Saturday, March 6, 2010


By Maureen Soso

(MONMOUTH) Monmouth‘s wastewater treatment plant is bringing a change that most residents will never see. Construction on the city’s new economically efficient wastewater treatment plant is coming to an end this month, leaving behind very little evidence of the previous 100 year old decaying system. Thanks to a State Assistance Grant awarded through the EPA, the waste in Monmouth will soon be taking a different route.

After new regulations passed by the EPA made the previous wastewater treatment plant out of date, reconstruction finally became necessary in 2006. “We had to decide how to invest the money,” says Public Works Director, Andy Jackson. The city faced two options: retrofit the current plant or create an entirely new plant. The city chose the later. The ground breaking took place in October of 2008 and has been underway since.

The EPA has set a completion date for the plant’s construction, but can the city meet the March 27th deadline? Bill Hart, the plant superintendent, gives reaching the deadline an 80-90% chance if the weather holds out. “This 40 degree weather is helping us out, getting all the ice melted out of the pipes,” says Hart.
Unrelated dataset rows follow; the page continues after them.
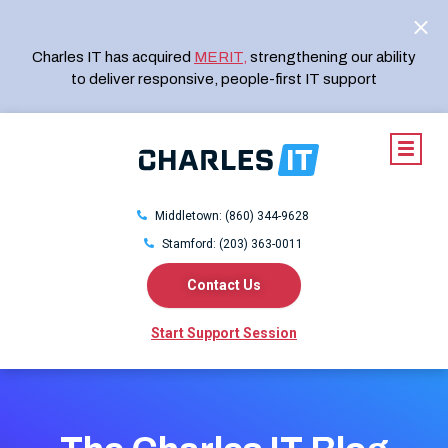
Charles IT has acquired
MERIT
,
strengthening our ability
to deliver responsive, people-first IT support
Middletown: (860) 344-9628
Stamford: (203) 363-0011
Contact Us
Start Support Session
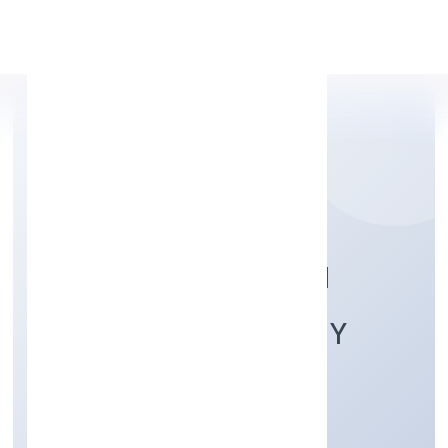
Apply Personal Loan
MATA BOOJPUR BALI
PRODUCER COMPANY
LIMITED
Agriculture and Allied Activities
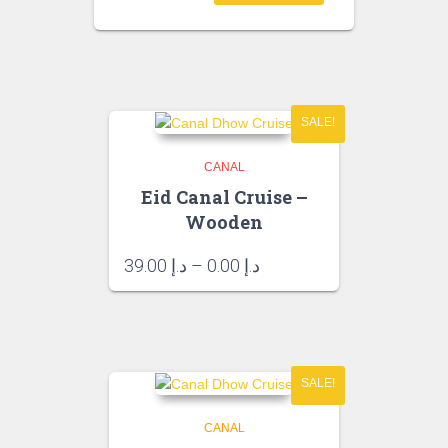
د.إ 35.00.
SALE!
CANAL
Eid Canal Cruise –
Wooden
Price
39.00
د.إ
–
0.00
د.إ
range:
د.إ 0.00
through
د.إ 39.00
SALE!
CANAL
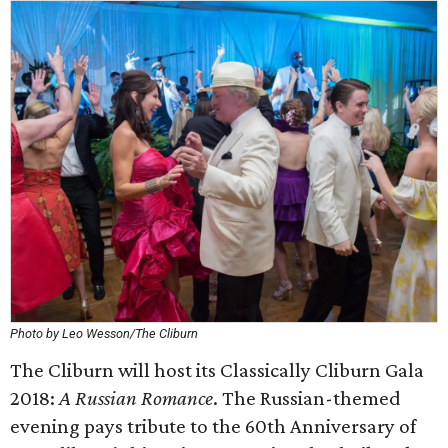
Photo by Leo Wesson/The Cliburn
The Cliburn will host its Classically Cliburn Gala
2018:
A Russian Romance
. The Russian-themed
evening pays tribute to the 60th Anniversary of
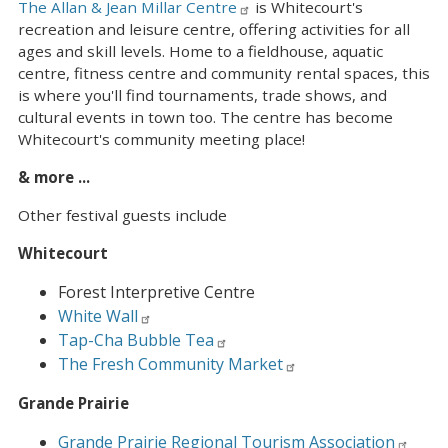
The Allan & Jean Millar Centre
is Whitecourt's
recreation and leisure centre, offering activities for all
ages and skill levels. Home to a fieldhouse, aquatic
centre, fitness centre and community rental spaces, this
is where you'll find tournaments, trade shows, and
cultural events in town too. The centre has become
Whitecourt's community meeting place!
& more ...
Other festival guests include
Whitecourt
Forest Interpretive Centre
White Wall
Tap-Cha Bubble Tea
The Fresh Community Market
Grande Prairie
Grande Prairie Regional Tourism Association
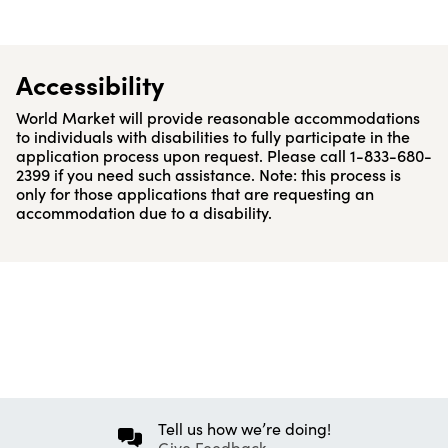
Accessibility
World Market will provide reasonable accommodations
to individuals with disabilities to fully participate in the
application process upon request. Please call 1-833-680-
2399 if you need such assistance. Note: this process is
only for those applications that are requesting an
accommodation due to a disability.
Tell us how we’re doing!
Give Feedback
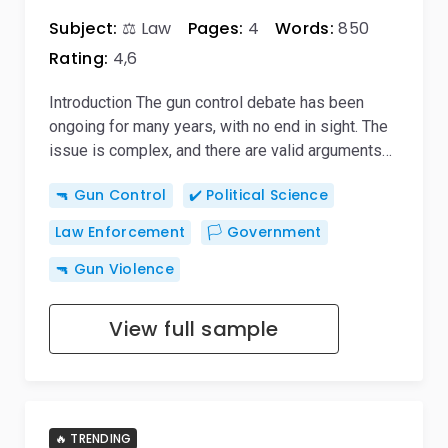
Subject:
⚖️ Law
Pages:
4
Words:
850
Rating:
4,6
Introduction The gun control debate has been
ongoing for many years, with no end in sight. The
issue is complex, and there are valid arguments…
🔫 Gun Control
✔️ Political Science
Law Enforcement
🏳️ Government
🔫 Gun Violence
View full sample
🔥 TRENDING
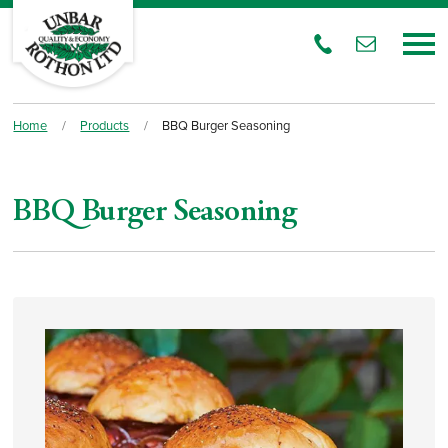
Home
/
Products
/
BBQ Burger Seasoning
BBQ Burger Seasoning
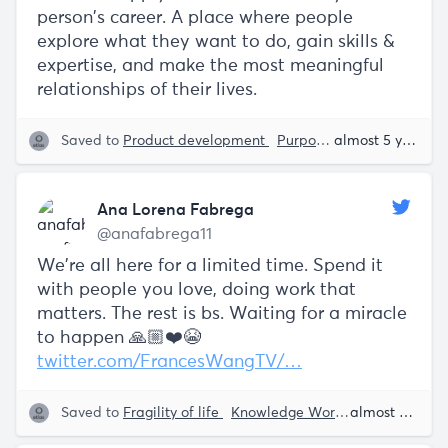
person’s career. A place where people
explore what they want to do, gain skills &
expertise, and make the most meaningful
relationships of their lives.
Saved to
Product development
Purpose
Erik Torenberg
almost 5 years ago
Ana Lorena Fabrega
@anafabrega11
We’re all here for a limited time. Spend it
with people you love, doing work that
matters. The rest is bs. Waiting for a miracle
to happen 🙏🏼❤️😭
twitter.com/FrancesWangTV/…
Saved to
Fragility of life
Knowledge Work
Purpose
almost 5 years ago
An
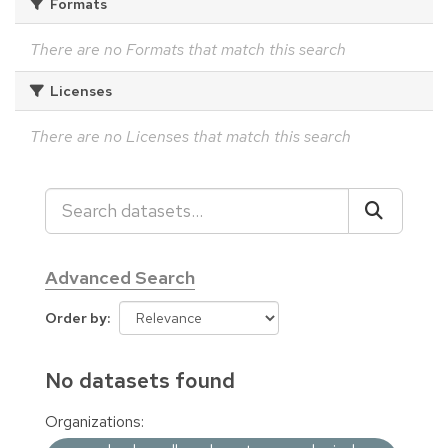
Formats
There are no Formats that match this search
Licenses
There are no Licenses that match this search
Advanced Search
Order by
No datasets found
Organizations:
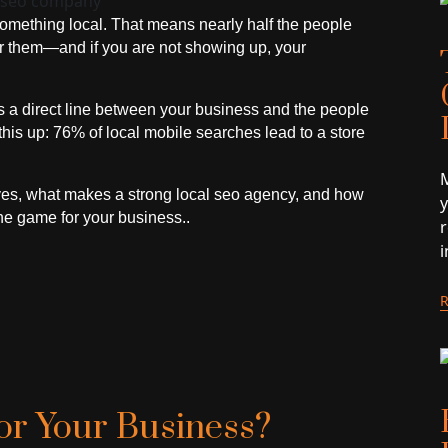
omething local. That means nearly half the people
ear them—and if you are not showing up, your
 a direct line between your business and the people
this up: 76% of local mobile searches lead to a store
M
eves, what makes a strong local seo agency, and how
he game for your business..
or Your Business?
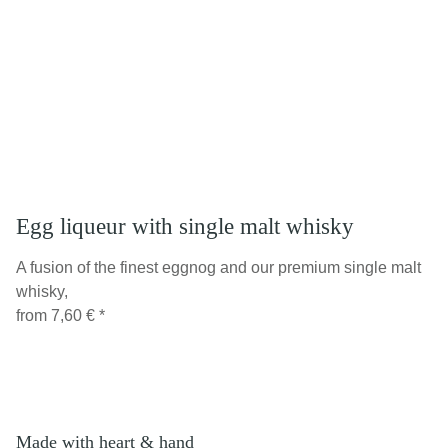
Egg liqueur with single malt whisky
A fusion of the finest eggnog and our premium single malt
whisky,
from
7,60 €
*
Made with heart & hand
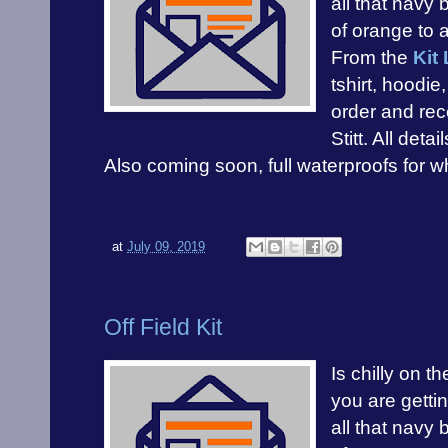
all that navy 
of orange to 
From the
Kit 
tshirt, hoodi
order and rec
Stitt. All detai
Also coming soon, full waterproofs for whe
at
July 09, 2019
Off Field Kit
Is chilly on t
you are gettin
all that navy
Failure to meet completion by the EPA’s deadline could result in a fine for the new plant, Hart says, “If we’re not done by the end of the month we’ve got to write the EPA and plead our case” Receiving a 90 day extension won’t be anything new; the city received one last December from conflicts due to weather.
Once the plant is completed, the changes for the people of Monmouth won’t be something they can taste or see. According to Jackson, the drinking water will look and taste exactly the same as it does now. The new wastewater treatment plant is located a mile and half out of town, out of sight for most residents.